In 2021/22, Ontario continued to battle with successive waves of the COVID-19 pandemic.
Throughout the year’s significant challenges, Ontario Health’s focus steadfastly remained on providing system-level leadership and on-the-ground support to coordinate the province’s pandemic response and protect the overall integrity of Ontario’s health care system.
At the same time, we looked ahead to the pandemic entering a more stable endemic phase and planned for equitable health system recovery with our partners.
This included providing clear operational direction to Ontario’s health care system and continuing to advance our clinical program priorities in areas such as cancer, kidney and cardiac care, transplant services, and mental health and addictions support.
As these pages highlight, Ontario Health team members, working with our partners across the province, made significant progress towards our mandate to better coordinate and connect Ontario’s health care system, make it more efficient and support the delivery of the best possible patient-centred care.Read the Annual Report
We worked closely with Ontario Health Regions, government, public health, health system and other partners to actively contribute to the government’s pandemic response, ensuring coordination and best use of resources as a province-wide system to slow the spread of virus and save lives.
- We provided leadership at the regional and provincial levels and deployed structures in each of the Regions to support the health system in acting as a single, unified system in COVID-19 response.

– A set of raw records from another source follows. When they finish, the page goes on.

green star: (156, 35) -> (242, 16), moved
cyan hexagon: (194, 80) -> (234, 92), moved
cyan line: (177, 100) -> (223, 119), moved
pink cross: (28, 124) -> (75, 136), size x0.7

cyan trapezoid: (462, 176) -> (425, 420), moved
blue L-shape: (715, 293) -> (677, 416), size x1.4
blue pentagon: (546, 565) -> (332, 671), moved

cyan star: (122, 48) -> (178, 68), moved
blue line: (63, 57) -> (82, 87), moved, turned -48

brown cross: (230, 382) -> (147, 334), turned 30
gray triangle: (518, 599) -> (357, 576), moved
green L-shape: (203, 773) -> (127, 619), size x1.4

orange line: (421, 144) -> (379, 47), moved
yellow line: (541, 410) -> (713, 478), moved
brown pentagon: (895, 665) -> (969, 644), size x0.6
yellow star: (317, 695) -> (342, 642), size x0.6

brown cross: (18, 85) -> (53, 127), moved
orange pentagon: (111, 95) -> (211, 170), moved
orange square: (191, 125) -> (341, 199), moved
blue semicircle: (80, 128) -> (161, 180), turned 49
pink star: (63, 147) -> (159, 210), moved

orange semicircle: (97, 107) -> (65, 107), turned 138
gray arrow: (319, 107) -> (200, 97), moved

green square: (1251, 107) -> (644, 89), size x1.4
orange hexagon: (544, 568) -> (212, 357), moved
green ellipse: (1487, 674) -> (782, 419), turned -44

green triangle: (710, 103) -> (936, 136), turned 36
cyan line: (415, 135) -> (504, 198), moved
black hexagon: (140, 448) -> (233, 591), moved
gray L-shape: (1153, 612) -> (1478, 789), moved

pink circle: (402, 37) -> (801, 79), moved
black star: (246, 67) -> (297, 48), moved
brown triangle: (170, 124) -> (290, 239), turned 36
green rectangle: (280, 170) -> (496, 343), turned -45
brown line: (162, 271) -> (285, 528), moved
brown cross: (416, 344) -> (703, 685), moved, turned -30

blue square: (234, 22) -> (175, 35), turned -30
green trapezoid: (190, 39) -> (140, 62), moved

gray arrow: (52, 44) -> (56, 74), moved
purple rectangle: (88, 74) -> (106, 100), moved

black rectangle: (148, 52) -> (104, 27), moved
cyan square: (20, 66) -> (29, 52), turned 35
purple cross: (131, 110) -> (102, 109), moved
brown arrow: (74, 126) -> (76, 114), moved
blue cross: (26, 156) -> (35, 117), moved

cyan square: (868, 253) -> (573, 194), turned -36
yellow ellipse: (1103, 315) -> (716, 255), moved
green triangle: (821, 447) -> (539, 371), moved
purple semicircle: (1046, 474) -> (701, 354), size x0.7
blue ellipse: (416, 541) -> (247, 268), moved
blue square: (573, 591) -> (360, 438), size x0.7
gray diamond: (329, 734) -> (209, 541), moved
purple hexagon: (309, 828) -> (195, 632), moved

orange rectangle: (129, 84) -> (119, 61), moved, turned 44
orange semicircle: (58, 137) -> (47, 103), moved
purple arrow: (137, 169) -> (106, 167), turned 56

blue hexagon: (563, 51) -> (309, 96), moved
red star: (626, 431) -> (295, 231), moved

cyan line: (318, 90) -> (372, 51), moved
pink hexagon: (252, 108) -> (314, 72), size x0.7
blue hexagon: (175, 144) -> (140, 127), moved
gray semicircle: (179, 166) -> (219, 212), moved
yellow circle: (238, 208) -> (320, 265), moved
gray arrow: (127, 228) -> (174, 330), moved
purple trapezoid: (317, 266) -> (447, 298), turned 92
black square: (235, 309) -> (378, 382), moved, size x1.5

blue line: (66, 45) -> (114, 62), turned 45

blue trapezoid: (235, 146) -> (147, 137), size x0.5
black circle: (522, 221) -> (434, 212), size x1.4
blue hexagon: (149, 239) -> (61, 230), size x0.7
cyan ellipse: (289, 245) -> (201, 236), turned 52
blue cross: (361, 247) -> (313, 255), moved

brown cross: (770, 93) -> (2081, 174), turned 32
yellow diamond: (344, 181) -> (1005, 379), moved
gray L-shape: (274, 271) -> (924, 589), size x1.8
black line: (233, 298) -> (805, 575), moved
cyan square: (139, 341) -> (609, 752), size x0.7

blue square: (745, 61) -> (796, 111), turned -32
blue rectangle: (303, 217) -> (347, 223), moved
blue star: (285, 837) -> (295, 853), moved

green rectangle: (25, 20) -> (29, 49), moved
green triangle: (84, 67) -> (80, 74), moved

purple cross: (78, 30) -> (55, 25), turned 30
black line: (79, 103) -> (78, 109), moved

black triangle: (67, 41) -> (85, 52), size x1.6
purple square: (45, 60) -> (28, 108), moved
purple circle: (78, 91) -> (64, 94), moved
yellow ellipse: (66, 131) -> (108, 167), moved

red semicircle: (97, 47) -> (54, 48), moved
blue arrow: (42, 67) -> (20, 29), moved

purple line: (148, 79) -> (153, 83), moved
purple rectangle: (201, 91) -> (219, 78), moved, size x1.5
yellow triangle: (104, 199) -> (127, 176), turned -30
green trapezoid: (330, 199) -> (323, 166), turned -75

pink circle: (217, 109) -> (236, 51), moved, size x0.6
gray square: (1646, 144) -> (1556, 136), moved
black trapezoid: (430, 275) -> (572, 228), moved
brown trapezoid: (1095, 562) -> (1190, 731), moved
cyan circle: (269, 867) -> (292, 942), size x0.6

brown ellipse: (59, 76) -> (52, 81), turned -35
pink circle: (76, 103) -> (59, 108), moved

- Our daily data reports and analytics supported the local, regional and provincial COVID-19 response.
- As COVID-19 strained Ontario’s health workforce, we worked to minimize the disruption to critical health care services as (e.g., covered 3,328 urgent physician shifts in small and rural hospital emergency departments at risk of closure due to a lack of physician staffing).
- Enhancements we made to the COVID Results Patient Viewer enabled 958,802 subscribers to receive over one million COVID-19 results.
- Local-level sociodemographic data guided equitable access to vaccines, testing and antiviral therapies among high-priority communities, including Black and racialized people, essential workers and people living in hotspot areas.
Community Ambassadors, as part of the Ministry of Health’s High Priority Communities Strategy, helped thousands of people get vaccinated against COVID-19. Many times, it was not that people didn’t want to get vaccinated, but they needed support. For example, they needed information in their language or help getting an appointment outside of their work hours.Razia Rashed, Community Ambassador with The Neighbourhood Organization
Equitable System Recovery
Health system recovery was an area of heightened and ongoing focus through 2021/22. We worked with hospitals and the ministry to actively monitor surgical volumes and acceptance of patient transfers to assess compliance with directions and ensure equitable access to care for patients.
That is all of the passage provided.